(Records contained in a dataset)
___
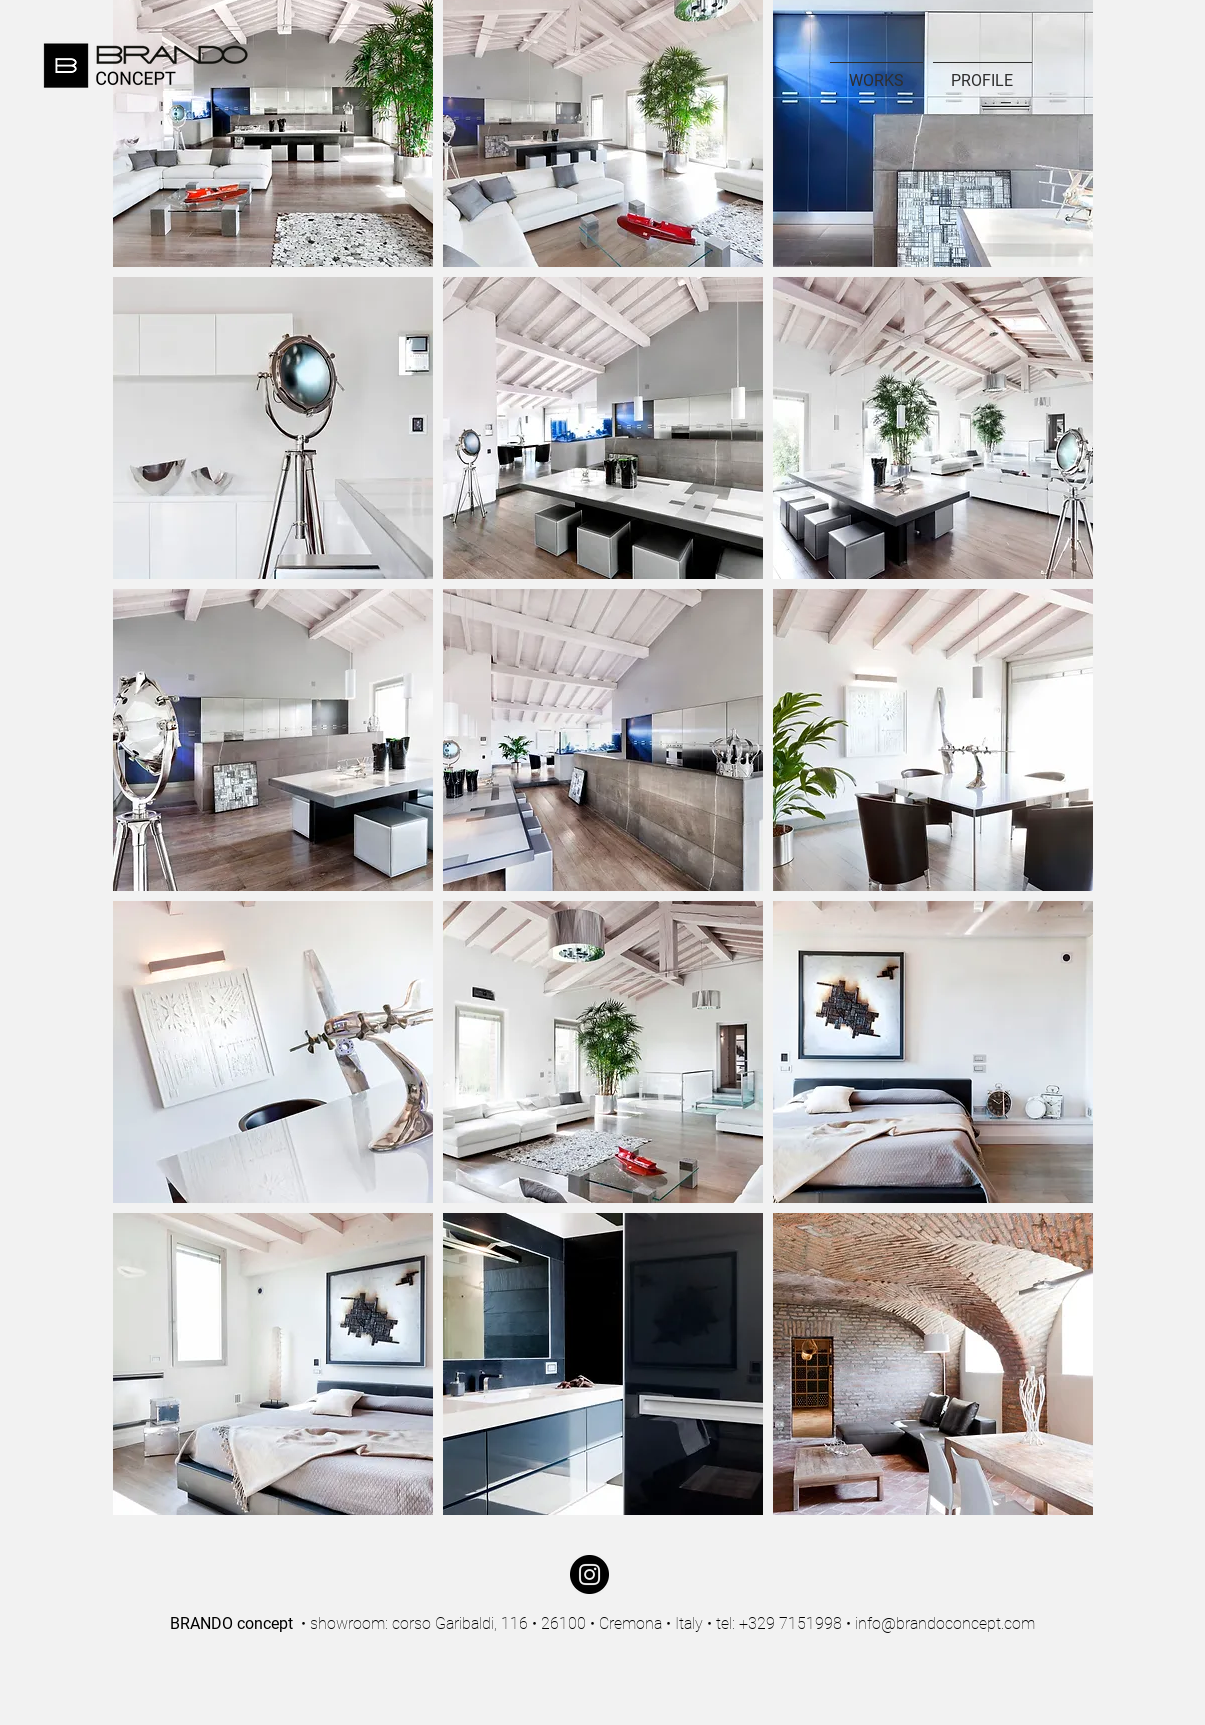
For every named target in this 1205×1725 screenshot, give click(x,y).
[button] (273, 428)
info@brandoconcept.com (945, 1623)
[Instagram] (589, 1574)
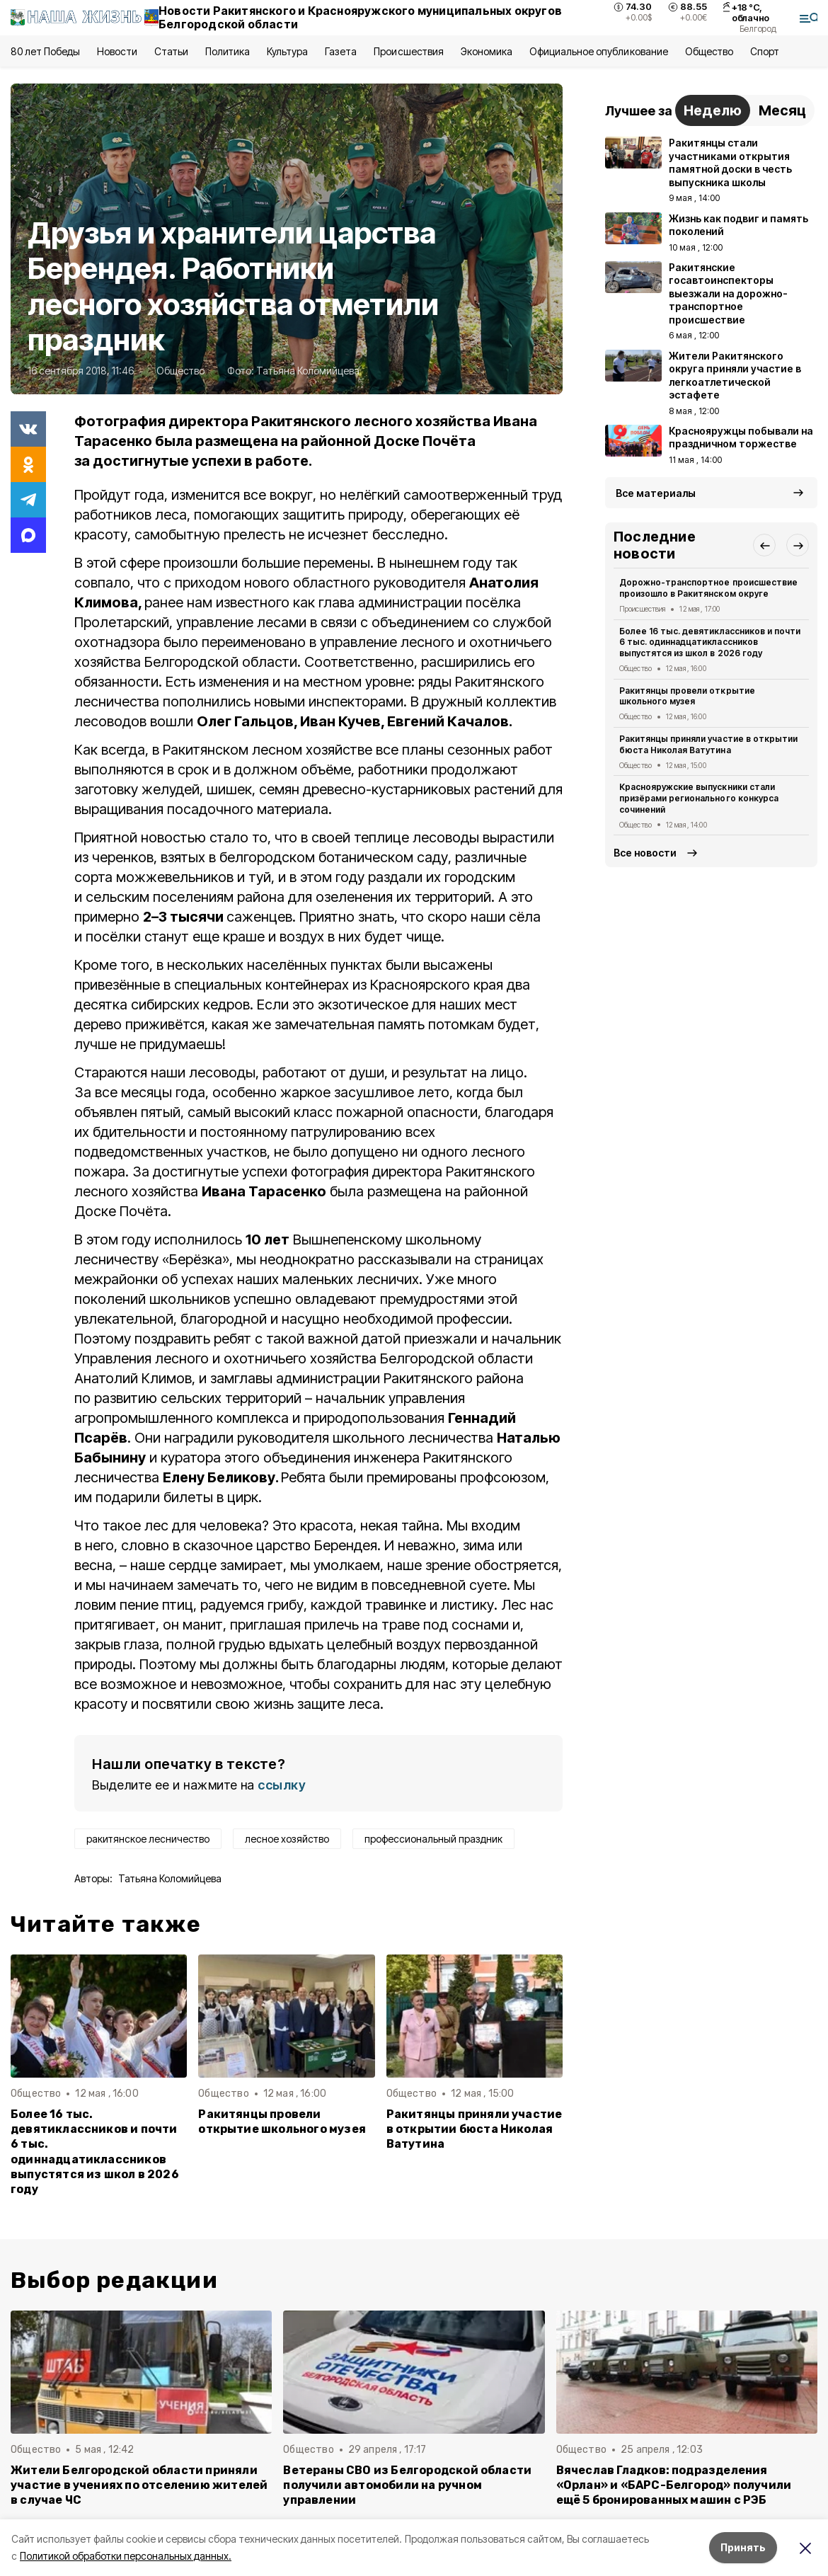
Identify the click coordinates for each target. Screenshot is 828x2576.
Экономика (486, 51)
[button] (764, 545)
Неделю (713, 110)
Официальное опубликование (598, 51)
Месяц (782, 110)
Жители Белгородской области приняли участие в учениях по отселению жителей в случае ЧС (139, 2485)
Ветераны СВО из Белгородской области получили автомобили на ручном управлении (407, 2485)
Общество (709, 51)
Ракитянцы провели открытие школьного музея (282, 2121)
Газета (341, 51)
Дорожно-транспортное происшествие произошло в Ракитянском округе (708, 588)
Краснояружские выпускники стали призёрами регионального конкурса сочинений (698, 798)
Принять (743, 2547)
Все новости (645, 853)
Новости (117, 51)
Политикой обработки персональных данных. (125, 2556)
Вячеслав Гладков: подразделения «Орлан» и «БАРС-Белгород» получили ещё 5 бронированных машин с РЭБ (674, 2485)
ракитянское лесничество (147, 1839)
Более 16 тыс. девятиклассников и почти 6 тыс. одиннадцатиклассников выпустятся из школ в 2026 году (95, 2151)
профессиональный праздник (433, 1839)
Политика (227, 51)
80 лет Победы (45, 51)
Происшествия (408, 51)
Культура (287, 51)
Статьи (171, 51)
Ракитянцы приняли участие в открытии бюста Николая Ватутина (474, 2129)
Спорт (764, 51)
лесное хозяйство (287, 1839)
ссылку (282, 1785)
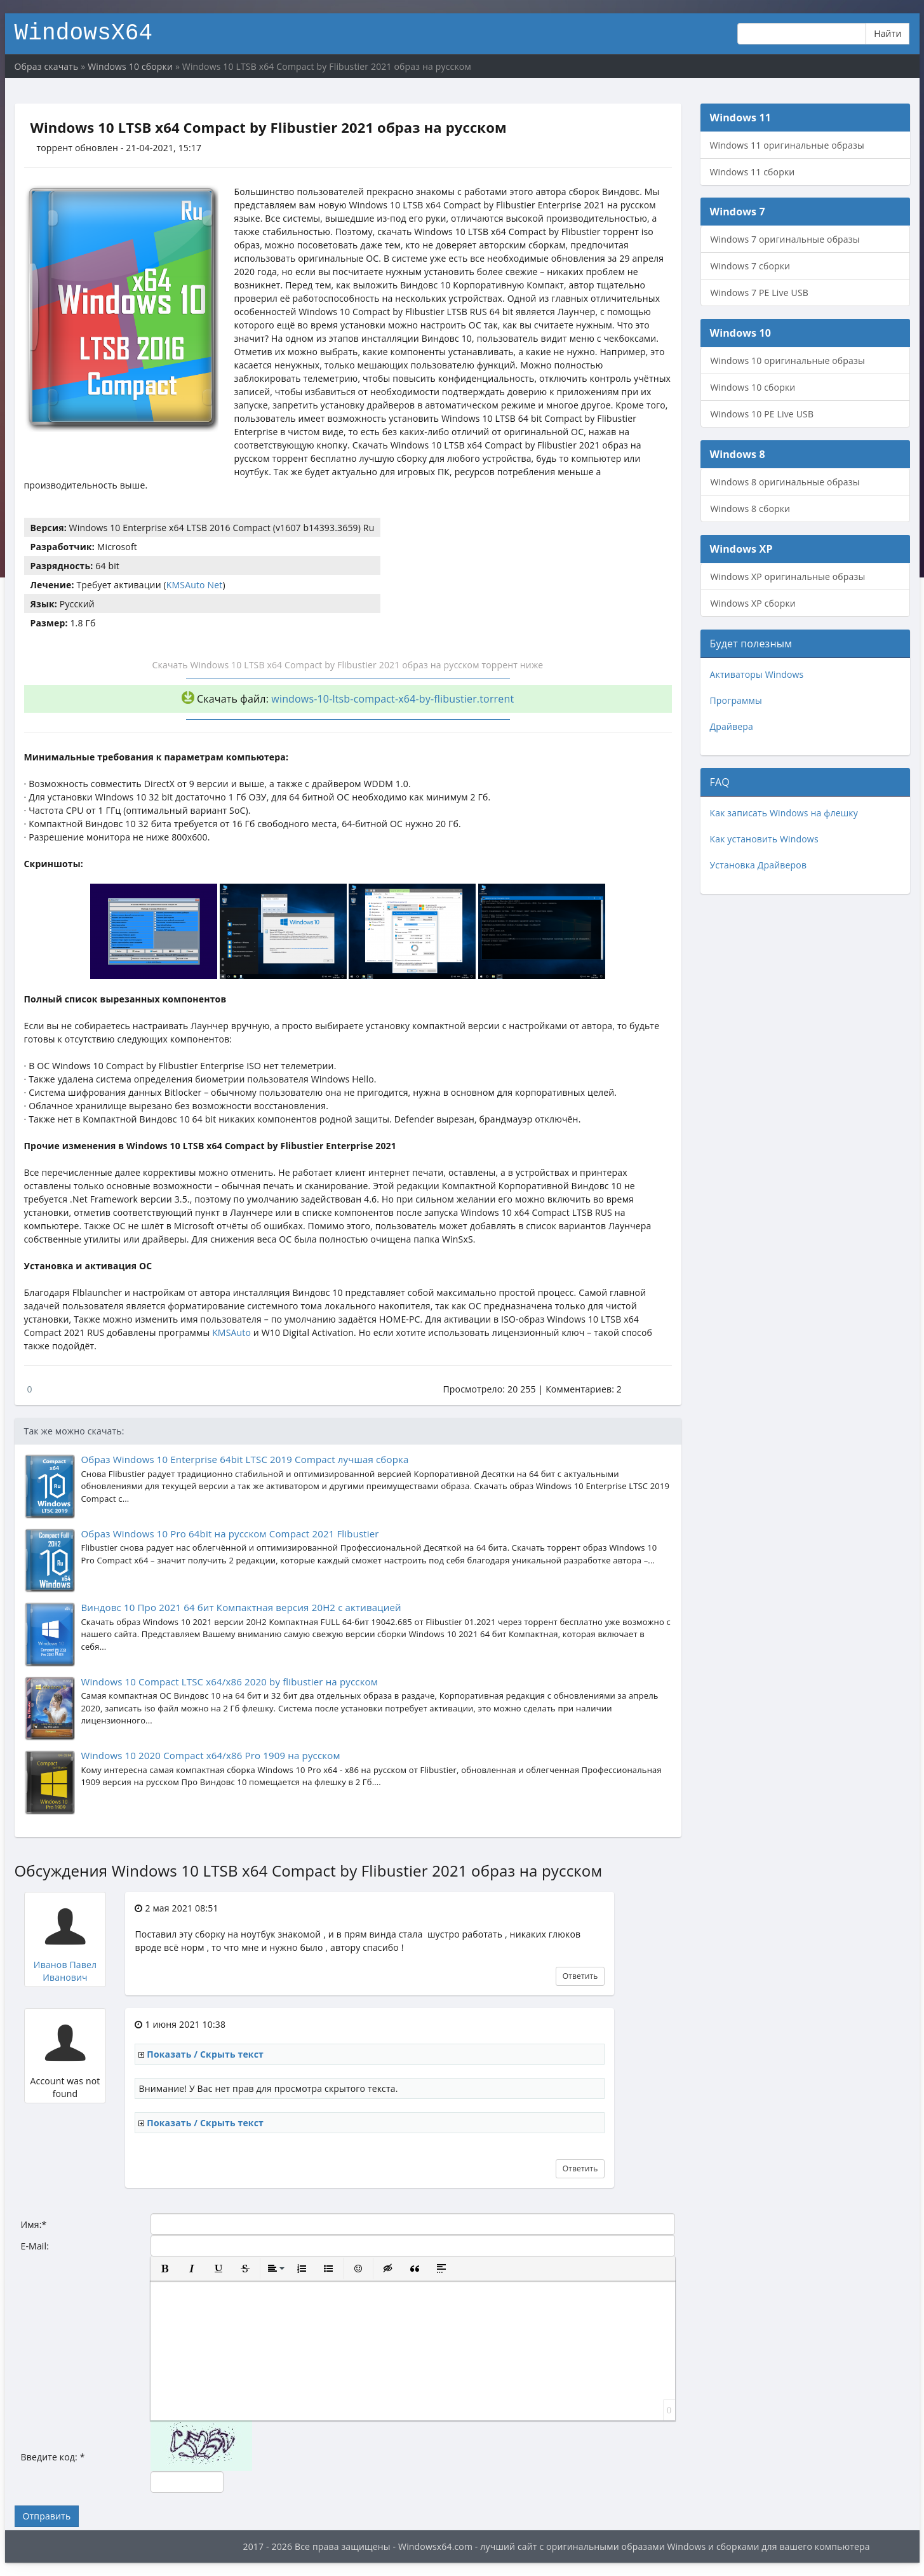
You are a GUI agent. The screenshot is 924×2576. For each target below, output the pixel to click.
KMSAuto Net (194, 585)
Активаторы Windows (757, 674)
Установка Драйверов (758, 865)
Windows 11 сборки (752, 172)
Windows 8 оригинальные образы (785, 482)
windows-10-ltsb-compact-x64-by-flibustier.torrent (392, 699)
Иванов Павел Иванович (65, 1971)
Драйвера (731, 726)
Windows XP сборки (753, 603)
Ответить (580, 1976)
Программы (736, 700)
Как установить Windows (764, 839)
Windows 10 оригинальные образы (788, 360)
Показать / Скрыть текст (205, 2054)
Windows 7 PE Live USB (759, 293)
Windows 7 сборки (751, 266)
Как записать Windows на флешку (784, 813)
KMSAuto (231, 1332)
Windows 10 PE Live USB (762, 414)
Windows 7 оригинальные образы (785, 239)
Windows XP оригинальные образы (788, 576)
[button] (165, 2268)
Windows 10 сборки (753, 387)
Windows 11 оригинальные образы (787, 145)
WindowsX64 (84, 31)
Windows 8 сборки (751, 508)
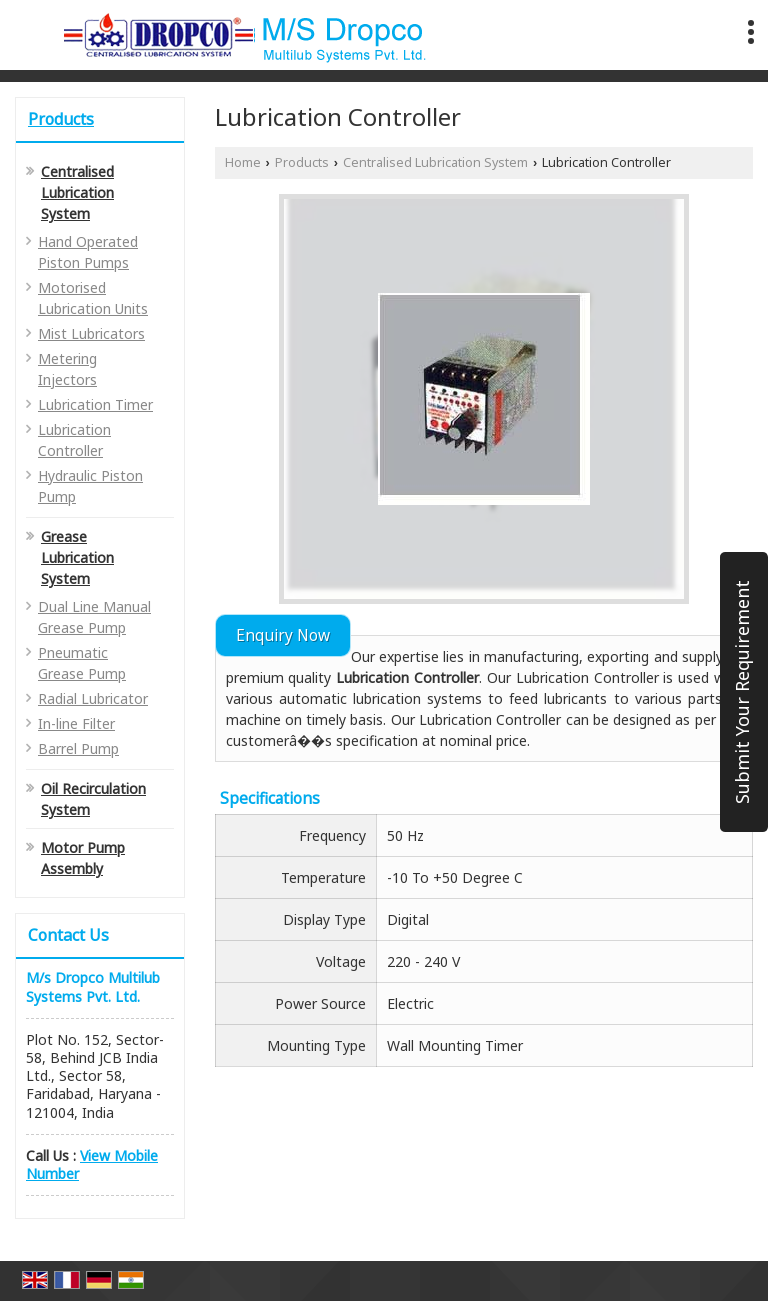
___
To do
Beginning with the line with "[button] (165, 2268)", repeat the entries above exactly, up to and including the last line, leaving out pictures.

Result of this exercise
[button] (165, 2268)
Windows 10 сборки (753, 387)
Windows 11 оригинальные образы (787, 145)
WindowsX64 (84, 31)
Windows 8 сборки (751, 508)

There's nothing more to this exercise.